EXERCISE
Line by line, retype the material with nothing left out.

INFORMATION
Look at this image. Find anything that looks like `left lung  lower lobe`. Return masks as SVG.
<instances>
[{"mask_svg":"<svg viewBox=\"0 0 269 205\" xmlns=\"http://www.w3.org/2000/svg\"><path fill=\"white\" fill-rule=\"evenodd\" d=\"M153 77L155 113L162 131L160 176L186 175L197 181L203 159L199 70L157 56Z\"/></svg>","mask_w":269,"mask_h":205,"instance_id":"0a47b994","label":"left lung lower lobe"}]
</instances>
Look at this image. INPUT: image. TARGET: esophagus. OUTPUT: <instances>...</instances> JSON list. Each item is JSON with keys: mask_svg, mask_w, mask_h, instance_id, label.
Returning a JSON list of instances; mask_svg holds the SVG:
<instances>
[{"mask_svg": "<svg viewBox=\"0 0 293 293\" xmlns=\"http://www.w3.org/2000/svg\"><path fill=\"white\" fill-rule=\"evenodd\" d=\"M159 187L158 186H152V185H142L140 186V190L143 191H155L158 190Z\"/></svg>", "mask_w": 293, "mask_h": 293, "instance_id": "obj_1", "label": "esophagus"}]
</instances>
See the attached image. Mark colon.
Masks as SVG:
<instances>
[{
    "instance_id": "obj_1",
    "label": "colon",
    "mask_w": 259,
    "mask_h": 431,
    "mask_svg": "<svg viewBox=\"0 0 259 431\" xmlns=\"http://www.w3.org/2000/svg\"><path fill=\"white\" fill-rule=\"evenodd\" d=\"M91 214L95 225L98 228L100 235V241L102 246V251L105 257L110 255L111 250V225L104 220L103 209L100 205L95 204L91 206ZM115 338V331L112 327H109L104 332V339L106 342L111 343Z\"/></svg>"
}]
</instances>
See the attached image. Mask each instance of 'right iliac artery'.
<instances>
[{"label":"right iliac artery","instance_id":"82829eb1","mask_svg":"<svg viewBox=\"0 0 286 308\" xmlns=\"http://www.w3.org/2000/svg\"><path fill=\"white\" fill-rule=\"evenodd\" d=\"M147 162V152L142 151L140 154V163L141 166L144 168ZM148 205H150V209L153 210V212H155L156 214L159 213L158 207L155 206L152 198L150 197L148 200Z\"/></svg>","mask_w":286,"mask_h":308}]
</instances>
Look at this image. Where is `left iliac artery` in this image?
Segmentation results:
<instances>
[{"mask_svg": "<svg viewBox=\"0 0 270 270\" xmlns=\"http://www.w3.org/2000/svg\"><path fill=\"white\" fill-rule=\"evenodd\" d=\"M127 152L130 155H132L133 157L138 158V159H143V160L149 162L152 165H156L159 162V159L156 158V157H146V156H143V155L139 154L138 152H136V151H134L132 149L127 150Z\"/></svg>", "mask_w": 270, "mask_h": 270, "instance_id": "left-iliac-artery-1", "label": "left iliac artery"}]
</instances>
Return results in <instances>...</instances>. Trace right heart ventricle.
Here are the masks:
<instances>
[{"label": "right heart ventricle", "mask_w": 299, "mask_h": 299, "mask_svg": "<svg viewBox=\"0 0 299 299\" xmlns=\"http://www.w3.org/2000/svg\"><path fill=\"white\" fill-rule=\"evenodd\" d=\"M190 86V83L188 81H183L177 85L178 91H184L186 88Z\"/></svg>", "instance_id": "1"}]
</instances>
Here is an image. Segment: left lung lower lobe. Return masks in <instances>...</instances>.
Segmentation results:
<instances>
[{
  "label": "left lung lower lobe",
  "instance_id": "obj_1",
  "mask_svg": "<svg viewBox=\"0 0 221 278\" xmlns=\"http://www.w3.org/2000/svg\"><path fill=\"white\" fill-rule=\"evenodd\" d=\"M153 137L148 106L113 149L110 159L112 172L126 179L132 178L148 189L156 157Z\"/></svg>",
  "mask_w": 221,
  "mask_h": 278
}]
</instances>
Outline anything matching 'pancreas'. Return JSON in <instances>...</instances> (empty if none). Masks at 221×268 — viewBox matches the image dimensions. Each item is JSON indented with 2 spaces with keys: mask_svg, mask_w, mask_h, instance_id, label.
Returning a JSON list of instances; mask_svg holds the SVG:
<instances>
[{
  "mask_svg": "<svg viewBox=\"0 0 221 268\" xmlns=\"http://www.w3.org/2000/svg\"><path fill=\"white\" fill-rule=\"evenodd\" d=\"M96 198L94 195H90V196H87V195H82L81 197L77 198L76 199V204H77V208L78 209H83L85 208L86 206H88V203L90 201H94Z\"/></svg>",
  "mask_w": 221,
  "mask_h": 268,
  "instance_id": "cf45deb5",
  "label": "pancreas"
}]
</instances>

OUTPUT OF THE TASK
Look at this image. Find anything that looks like `left lung  lower lobe`. Return masks as SVG.
<instances>
[{"mask_svg":"<svg viewBox=\"0 0 269 205\" xmlns=\"http://www.w3.org/2000/svg\"><path fill=\"white\" fill-rule=\"evenodd\" d=\"M153 77L155 113L162 131L160 176L186 175L197 181L203 159L199 70L157 56Z\"/></svg>","mask_w":269,"mask_h":205,"instance_id":"0a47b994","label":"left lung lower lobe"}]
</instances>
Look at this image. INPUT: image. TARGET: esophagus. OUTPUT: <instances>...</instances> JSON list. Each item is JSON with keys: mask_svg, mask_w, mask_h, instance_id, label.
Returning a JSON list of instances; mask_svg holds the SVG:
<instances>
[{"mask_svg": "<svg viewBox=\"0 0 293 293\" xmlns=\"http://www.w3.org/2000/svg\"><path fill=\"white\" fill-rule=\"evenodd\" d=\"M159 187L158 186H152V185H142L140 186V190L143 191H155L158 190Z\"/></svg>", "mask_w": 293, "mask_h": 293, "instance_id": "obj_1", "label": "esophagus"}]
</instances>
See the attached image. Mark colon.
Masks as SVG:
<instances>
[{
    "instance_id": "obj_1",
    "label": "colon",
    "mask_w": 259,
    "mask_h": 431,
    "mask_svg": "<svg viewBox=\"0 0 259 431\" xmlns=\"http://www.w3.org/2000/svg\"><path fill=\"white\" fill-rule=\"evenodd\" d=\"M91 214L95 225L98 228L100 235V241L102 246V251L105 257L110 255L111 250V225L104 220L103 209L100 205L95 204L91 206ZM115 338V331L112 327H109L104 332V339L106 342L111 343Z\"/></svg>"
}]
</instances>
See the attached image. Mask each instance of 'right iliac artery'.
<instances>
[{"label":"right iliac artery","instance_id":"82829eb1","mask_svg":"<svg viewBox=\"0 0 286 308\" xmlns=\"http://www.w3.org/2000/svg\"><path fill=\"white\" fill-rule=\"evenodd\" d=\"M147 162V152L142 151L140 154V163L141 166L144 168ZM148 205H150V209L153 210V212H155L156 214L159 213L158 207L155 206L152 198L150 197L148 200Z\"/></svg>","mask_w":286,"mask_h":308}]
</instances>
Look at this image. Where is `left iliac artery` in this image?
Segmentation results:
<instances>
[{"mask_svg": "<svg viewBox=\"0 0 270 270\" xmlns=\"http://www.w3.org/2000/svg\"><path fill=\"white\" fill-rule=\"evenodd\" d=\"M127 152L130 155H132L133 157L138 158V159H143V160L149 162L152 165H156L159 162V159L156 158V157H146V156H143V155L139 154L138 152H136V151H134L132 149L127 150Z\"/></svg>", "mask_w": 270, "mask_h": 270, "instance_id": "left-iliac-artery-1", "label": "left iliac artery"}]
</instances>
Return results in <instances>...</instances>. Trace right heart ventricle.
Here are the masks:
<instances>
[{"label": "right heart ventricle", "mask_w": 299, "mask_h": 299, "mask_svg": "<svg viewBox=\"0 0 299 299\" xmlns=\"http://www.w3.org/2000/svg\"><path fill=\"white\" fill-rule=\"evenodd\" d=\"M190 86V83L188 81H183L177 85L178 91H184L186 88Z\"/></svg>", "instance_id": "1"}]
</instances>
Here is an image. Segment: left lung lower lobe. Return masks in <instances>...</instances>.
Segmentation results:
<instances>
[{
  "label": "left lung lower lobe",
  "instance_id": "obj_1",
  "mask_svg": "<svg viewBox=\"0 0 221 278\" xmlns=\"http://www.w3.org/2000/svg\"><path fill=\"white\" fill-rule=\"evenodd\" d=\"M153 137L148 106L113 149L110 159L112 172L126 179L132 178L148 189L156 157Z\"/></svg>",
  "mask_w": 221,
  "mask_h": 278
}]
</instances>
Outline anything matching 'pancreas'. Return JSON in <instances>...</instances> (empty if none). Masks at 221×268 — viewBox matches the image dimensions. Each item is JSON indented with 2 spaces with keys: mask_svg, mask_w, mask_h, instance_id, label.
Returning a JSON list of instances; mask_svg holds the SVG:
<instances>
[{
  "mask_svg": "<svg viewBox=\"0 0 221 268\" xmlns=\"http://www.w3.org/2000/svg\"><path fill=\"white\" fill-rule=\"evenodd\" d=\"M96 198L94 195H90V196H87V195H82L81 197L77 198L76 199V204H77V208L78 209H83L85 208L86 206H88V203L90 201H94Z\"/></svg>",
  "mask_w": 221,
  "mask_h": 268,
  "instance_id": "cf45deb5",
  "label": "pancreas"
}]
</instances>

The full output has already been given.